Here’s a guest post from Heather about how God can bring us joy even in the midst of trials. You can find Heather’s previous post about patience here.
Paul speaks a lot about rejoicing in trials. We looked at some of these verses in my last blog post where I wrote down some thoughts on how God is teaching me patience through this time.
If last week could be described as thinking how to persevere in trials, then this week I have been thinking about how to go one further and actually rejoice in them.
This last couple of weeks have probably been some of the hardest times I can remember for a while. I have felt really low at some points and i’m not someone who generally gets low. I am definitely more glass half full than half empty. And it really hit me, that feeling of lethargy and lack of purpose and like I really didn’t want to do…anything.
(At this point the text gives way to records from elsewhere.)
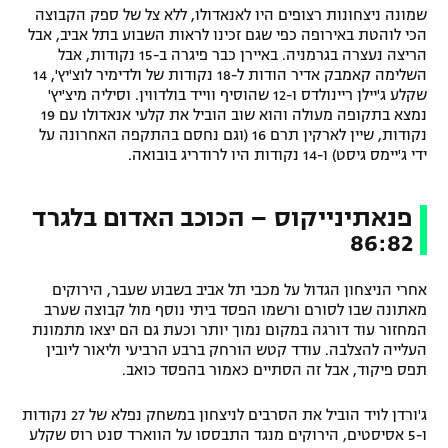
שמונה ניצחונות רצופים היו לאנאדולו, ללא צל של ספק הקבוצה
הכי לוהטת באירופה כפי שגם זכינו לראות השבוע בתל אביב, אבל
הריצה נעצרה בגרמניה. באיירן כבר פיגרה ב-15 נקודות, אבל
השלימה קאמבק אדיר הודות ל-18 נקודות של ולדימיר לוצ'יץ', 14
שקלע ג'יילן ריינולדס ו-12 שהוסיף ווייד בולדווין. וסיליה מיצ'יץ'
נמצא בתקופה מעולה והוא שוב הוביל את קלעי אנאדולו עם 19
נקודות, שיין לארקין תרם 16 (וגם נחסם בהתקפה האחרונה על
ידי ג'יימס גיסט) ו-14 נקודות היו לרודריג בובואה.
פנאתינייקוס – הכוכב האדום בלגרד
86:82
אחרי הניצחון הגדול על מכבי תל אביב בשבוע שעבר, הירוקים
מאתונה שבו לסורם ורשמו הפסד ביתי נוסף מול קבוצה שערב
המחזור עוד דורגה במקום נמוך יותר וכעת גם הם יצאו מתמונת
העלייה להצלבה. עודד קטש הורחק ברבע הרביעי וליאור ליובין
תפס פיקוד, אבל זה הסתיים כאמור בהפסד כואב.
ג'ורדן לויד הוביל את הסרבים לניצחון במשחק נפלא של 27 נקודות
ו-5 אסיסטים, הירוקים מנגד התבססו על הווארד סנט רוס שקלע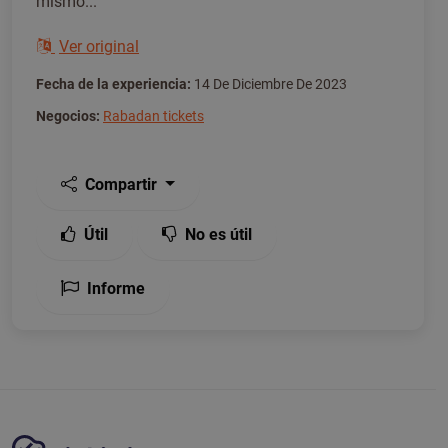
mismo...
Ver original
Fecha de la experiencia:
14 De Diciembre De 2023
Negocios:
Rabadan tickets
Compartir
Útil
No es útil
Informe
Plataforma Tickiwi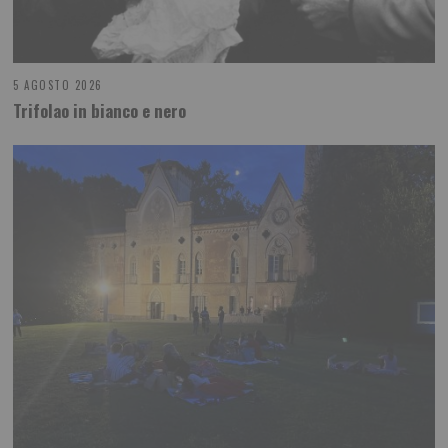
5 AGOSTO 2026
Trifolao in bianco e nero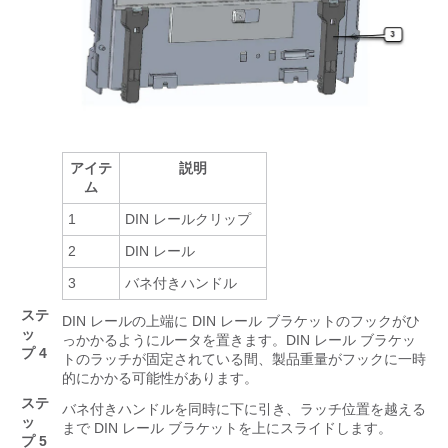
アイテ
説明
ム
1
DIN レールクリップ
2
DIN レール
3
バネ付きハンドル
ステ
DIN レールの上端に DIN レール ブラケットのフックがひ
ッ
っかかるようにルータを置きます。DIN レール ブラケッ
プ 4
トのラッチが固定されている間、製品重量がフックに一時
的にかかる可能性があります。
ステ
バネ付きハンドルを同時に下に引き、ラッチ位置を越える
ッ
まで DIN レール ブラケットを上にスライドします。
プ 5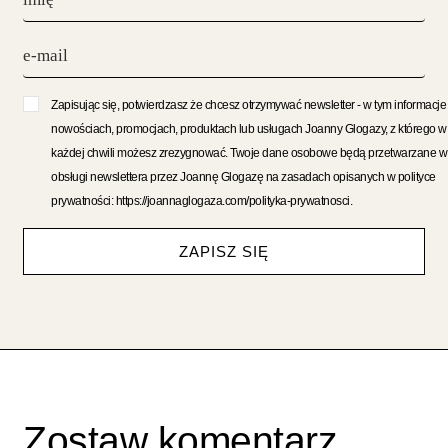
Zapisując się, potwierdzasz że chcesz otrzymywać newsletter - w tym informacje
nowościach, promocjach, produktach lub usługach Joanny Glogazy, z którego w
każdej chwili możesz zrezygnować. Twoje dane osobowe będą przetwarzane w
obsługi newslettera przez Joannę Glogazę na zasadach opisanych w polityce
prywatności: https://joannaglogaza.com/polityka-prywatnosci.
ZAPISZ SIĘ
Zostaw komentarz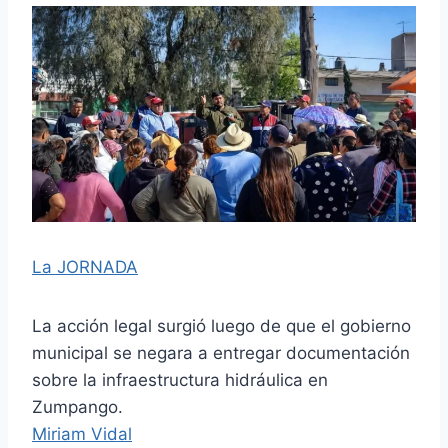
La JORNADA
La acción legal surgió luego de que el gobierno
municipal se negara a entregar documentación
sobre la infraestructura hidráulica en
Zumpango.
Miriam Vidal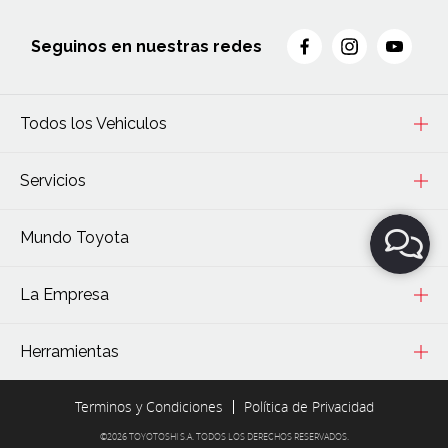
Seguinos en nuestras redes
Todos los Vehiculos
Servicios
Mundo Toyota
La Empresa
Herramientas
Terminos y Condiciones
Política de Privacidad
©2026 TOYOTOSHI S.A. TODOS LOS DERECHOS RESERVADOS.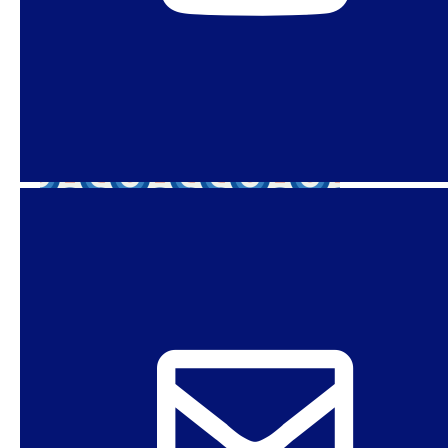
BRASIL
CONSERVADORISMOS
CRIMINALIZAÇÃO
DIREITO AO ABORTO
DIREITOS REPRODUTIVOS
GÊNERO
LEI/DIREITO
I think I started to feel like this a couple of weeks back when I reached the most stressful point of lockdown so far. The kids were tetchy at the end of the Easter ‘holidays’ having hit maximum boredom. I was struggling to know what my purpose was in all this (I am the sort of person who likes to keep busy and have a focus) and I found my self shouting more, losing my temper and being snappy with my family. And that made me just feel even worse. Because all of a sudden my sin was there slapping me full in the face and I just felt wretched. It’s painful. Really painful.
So that led to a period of what I can only describe as wallowing. I was wallowing in my sin and feeling sorry for myself and guilty and just unable to really move past it. And then I listened to this short video from Dave Holden who heads up the New Ground sphere of New Frontiers churches that we are involved with. Dave was particularly addressing families about how to make the most of this season in terms of encouraging our own children in their faith. And one of the things he spoke about was the uncovering of sin in us (our children included) and how it is this process that provides the way in for the gospel. The whole point of the gospel, after all, is to proclaim salvation to sinners. Jesus didn’t die so that all the perfect people could come and join his perfect people club. He died so that sinners (that’s you, me and everyone else who has ever lived apart from Jesus!) could be reunited with God.
Jesus said, ‘It is not the healthy who need a doctor, but the sick. I have not come to call the righteous, but sinners.’ – Mark 2:17.
So in order to receive the good news that Jesus died for our sins and has set us free from them to live in eternity with God, we first of all need to realise and accept that we are in fact sinners.
And it was remembering this message that got me thinking about rejoicing in trials. Today I went for a walk and found myself rejoicing and thanking God for allowing me to have a really rubbish couple of weeks and for allowing my sin to bubble once again to the surface. Because if my sin doesn’t bubble to the surface now and again, then I can so easily forget my need for Jesus. And right now, I really do need Jesus. Because life is uncertain and challenging and death is around us staring us in the face and I need to be reminded of the hope and victory we have in him. And so being freshly reminded that I am still a sinner who needs saving as much as the next person, I found my self praising God for allowing this rough season to happen. Because the result is that it drives me ever deeper into Jesus. It drives me closer to him in prayer and teaches me to rely more upon the Holy Spirit to continue his purifying work in my life, because I need him. As the song goes, “Lord I need you, oh I need you, every hour I need you.”
And I want him to work in me, I really do. I don’t want to be stuck in spirals of shouting and self loathing. I want to be set free from it all. I want to live the life that God intended me to live when he created me. I know that’s not going to be a reality this side of eternity, but I also know that God has made it possible, through Jesus, to be set free from the grip of sin right now. And that happens by releasing our lives into his hands – by saying, every day, ‘God I can’t do this, but you can, so take my life today and come live in me.’
And so today I am rejoicing as I remember the incredible gift of new life and freedom from sin that I have been given in Jesus. And I thank God that he is a good father who loves me enough to let me fall now and again, so that I learn just how much I need him and that he is right there to help me if I am willing to let him. And I thank God that he loves me enough to remind me of this message for my parenting too and that as the reality of our sinful messy lives is revealed in this lockdown period, it is an incredible opportunity to share the grace and love of God with my children. I want them to know the reality of sin, that they will mess up in life, but that Jesus forgives them and will heal and remake them and has a better plan for their lives. We just to need to let him in.
And so I find myself once again, being lifted out of the valley by my God who loves me more than I can possibly understand.